Künstliche Intelligenz befindet sich auf dem Vormarsch. Noch steht man in vielen Bereichen am Anfang der Entwicklung. Doch NVIDIA stellt eindrucksvoll unter Beweis, was man mit Hilfe einer künstlichen Intelligenz alles auf die Beine stellen kann.


Foto: Nvidia

Die „GauGAN“ genannte Software kann selbst die schlechtesten Skizzen innerhalb weniger Sekunden in beeindruckende Bilder umwandeln. Ob das schon als Kunst durchgeht? Wahrscheinlich eine endlose Diskussion…

Wie funktioniert GauGAN?

Auch ich würde mit diesem Tool ein paar ansehnliche Bilder hinbekommen, da bin ich mir sicher. Denn die Handhabung ist wirklich kinderleicht. Man muss nur ein paar farbige Flächen zeichnen, die entsprechende Option auswählen (Himmel, Berg, Wasser etc.) und den Rest erledigt die Software.

Der Name setzt sich aus zwei Teilen zusammen. „Gau“ steht für den Maler Paul Gauguin, während „GAN“ die Abkürzung für „Generative Adversial Networks“ darstellt. Ebendiese Netzwerke wurden zuvor mit unzähligen Bildern gefüttert und somit trainiert. Dadurch kann die Software in Sekundenschnelle die möglichen Zusammenhänge erkennen und beispielsweise einen passenden Strand in das oben angeführte Meeres-Bild einfügen.

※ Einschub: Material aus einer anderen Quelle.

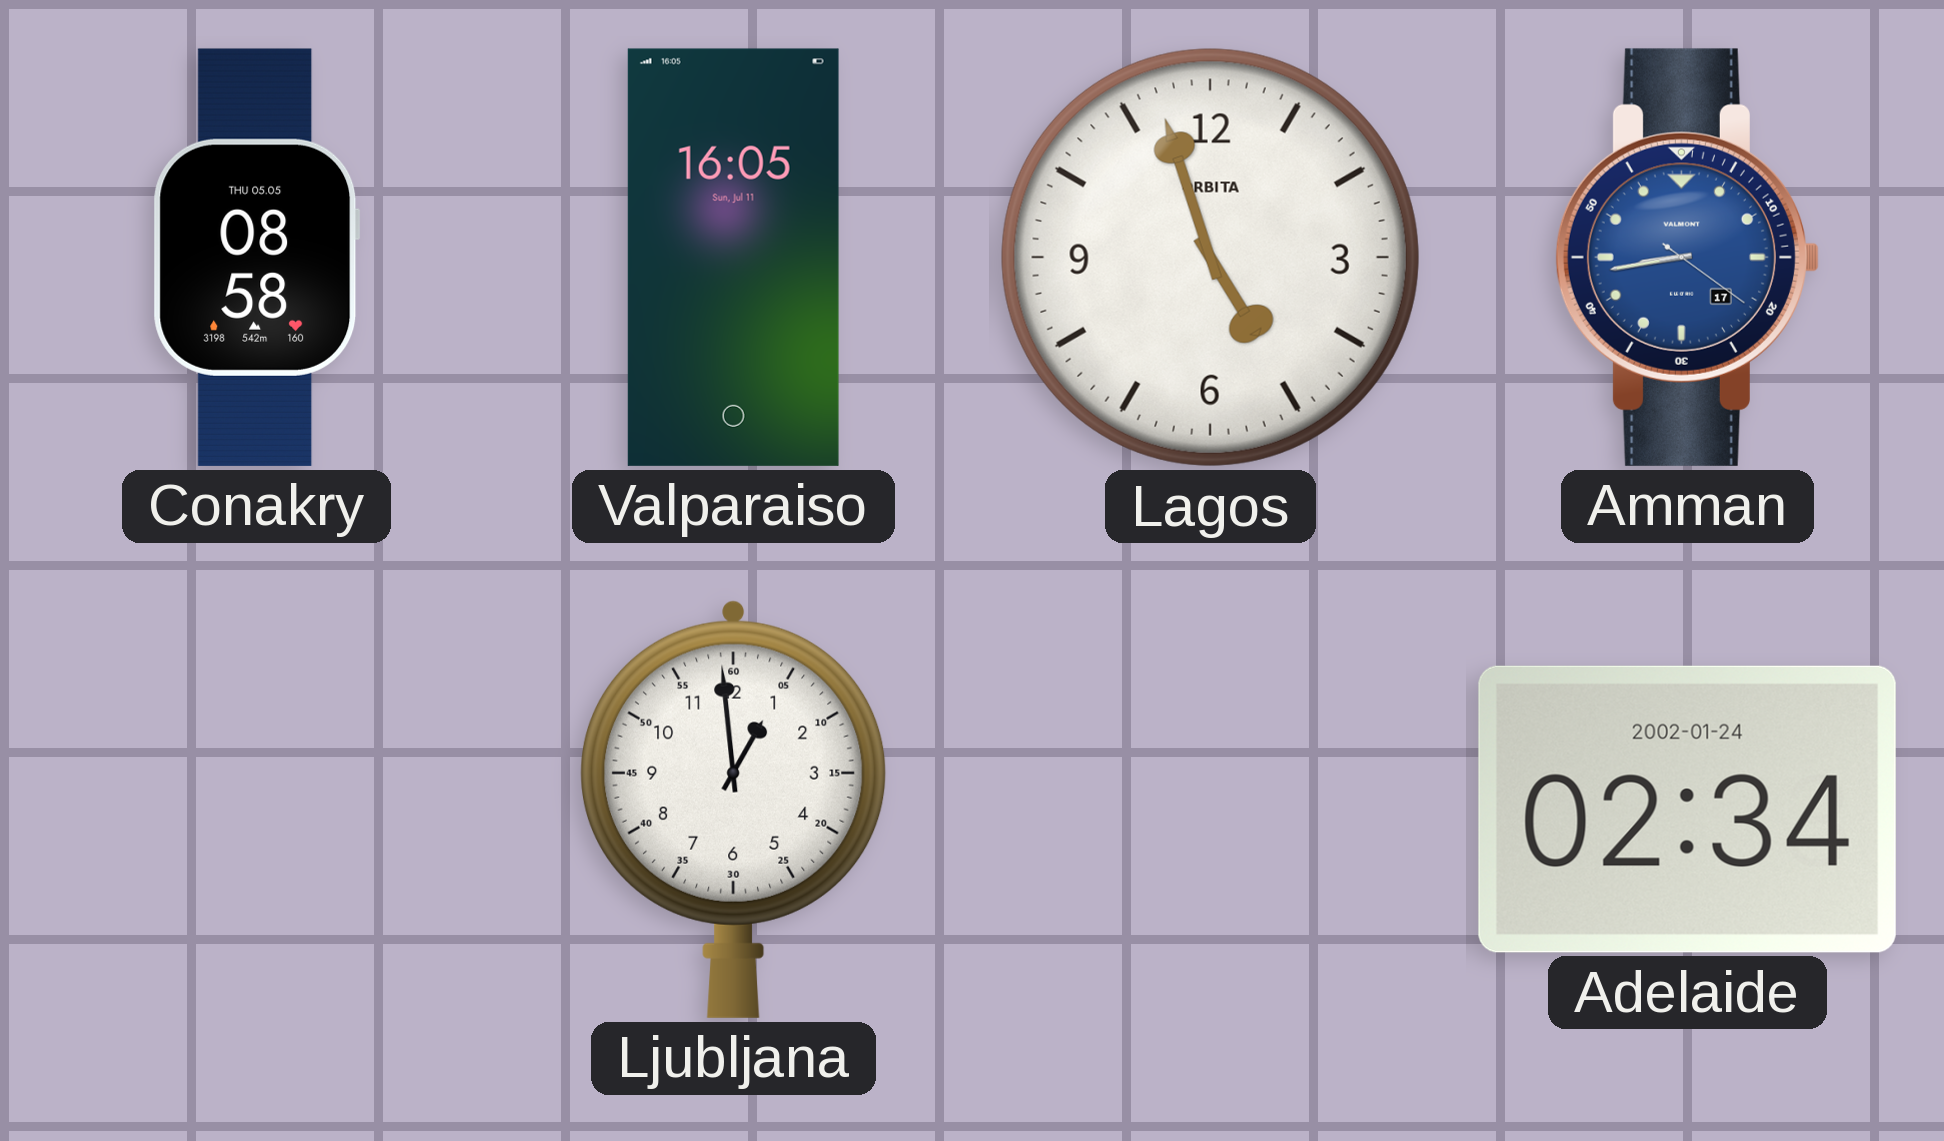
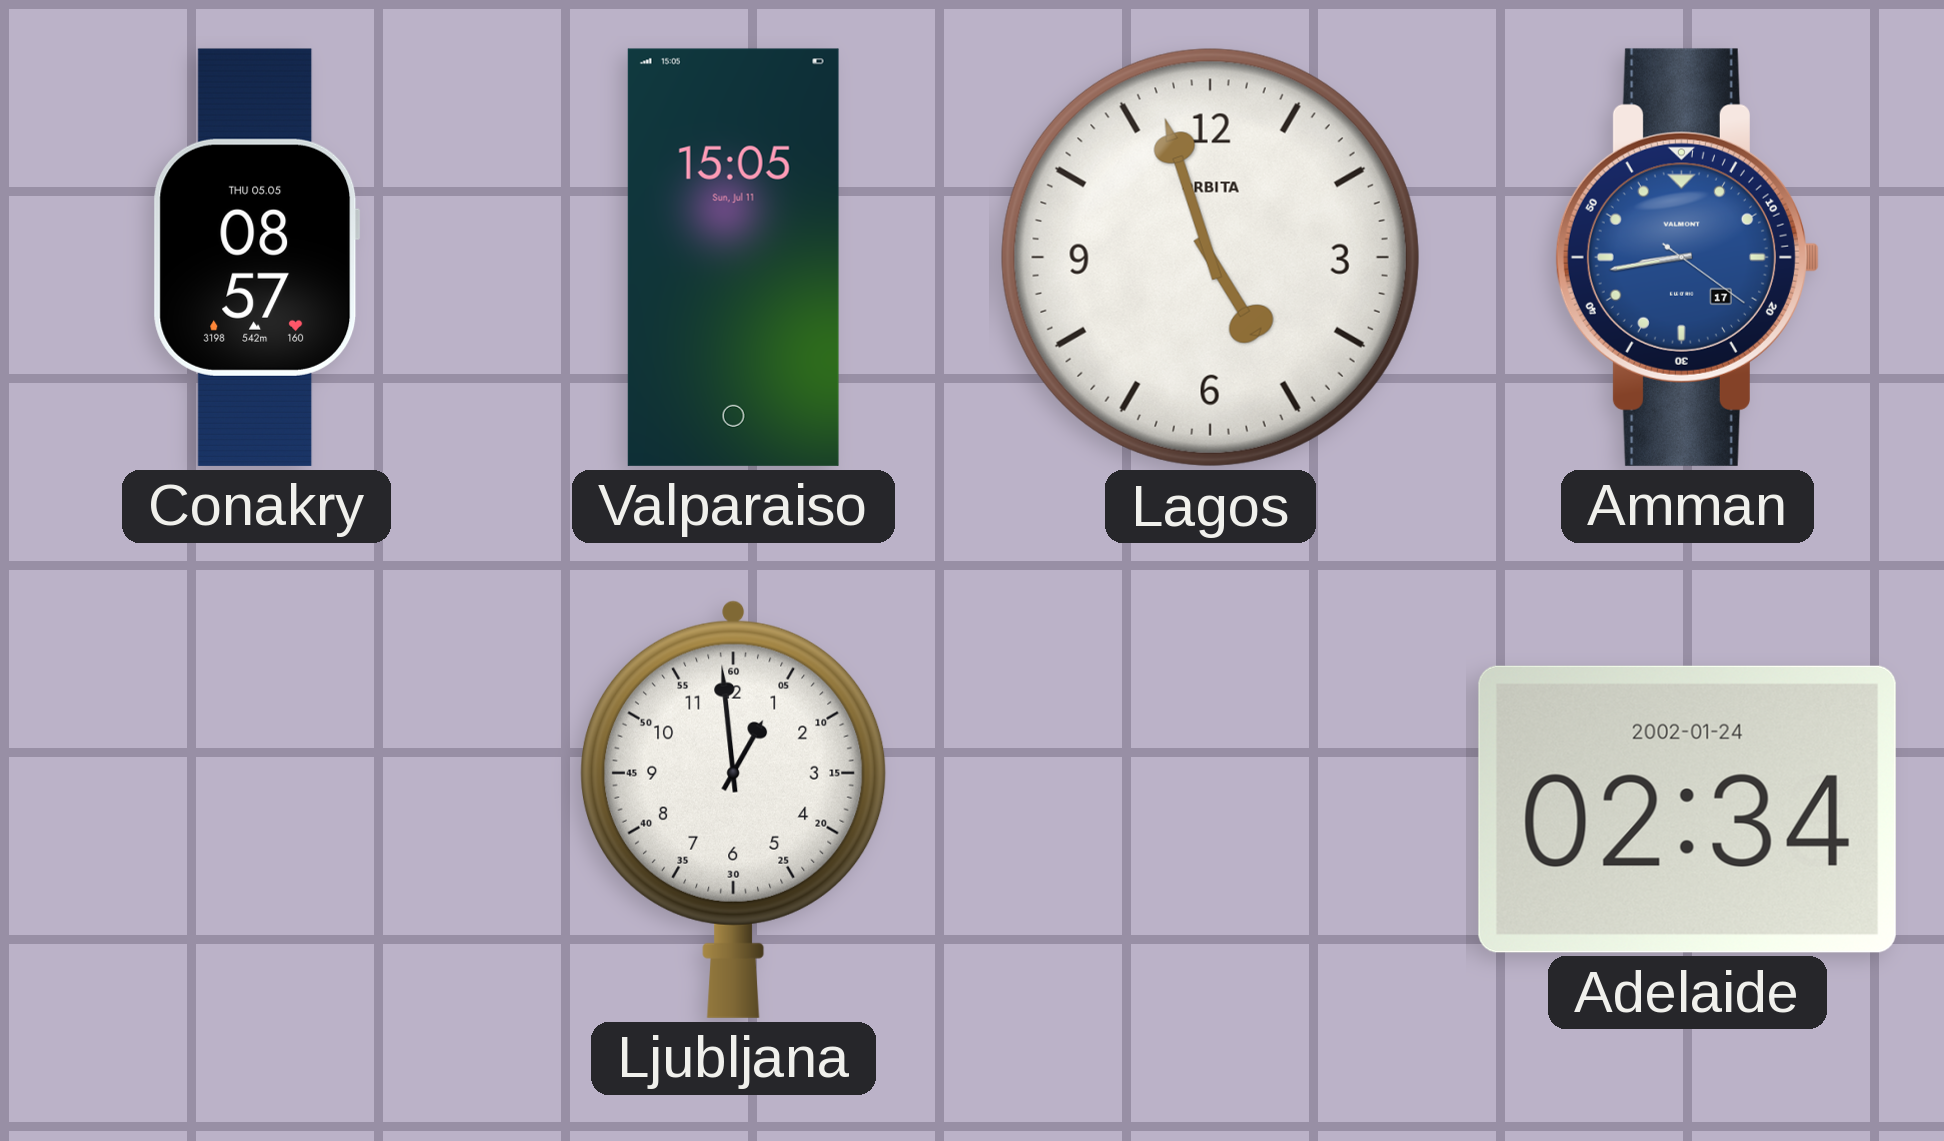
Conakry: 08:58 -> 08:57
Valparaiso: 16:05 -> 15:05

Die KI geht aber noch einen Schritt weiter. Entscheidet man sich zum Beispiel per Knopfdruck dazu, dass aus einer Wiese eine Schneelandschaft werden soll, passt GauGAN sogar die umliegenden Bäume an, indem er die Blätter entfernt. Und das Beste: Die KI soll immer einzigartige Ergebnisse liefern, auch wenn zwei Leute die gleiche Zeichnung einreichen würden. Da wäre selbst Artikel 13 machtlos (scnr!).

Bislang ist die Technik aber noch auf Landschaften und Gebäude begrenzt. Kleinere Gegenstände (Stühle, Tische usw.) bringen ihn noch an seine Grenzen. Aber das kann und wird sich in Zukunft wohl noch ändern. Wir werden die Entwicklung definitiv im Auge behalten!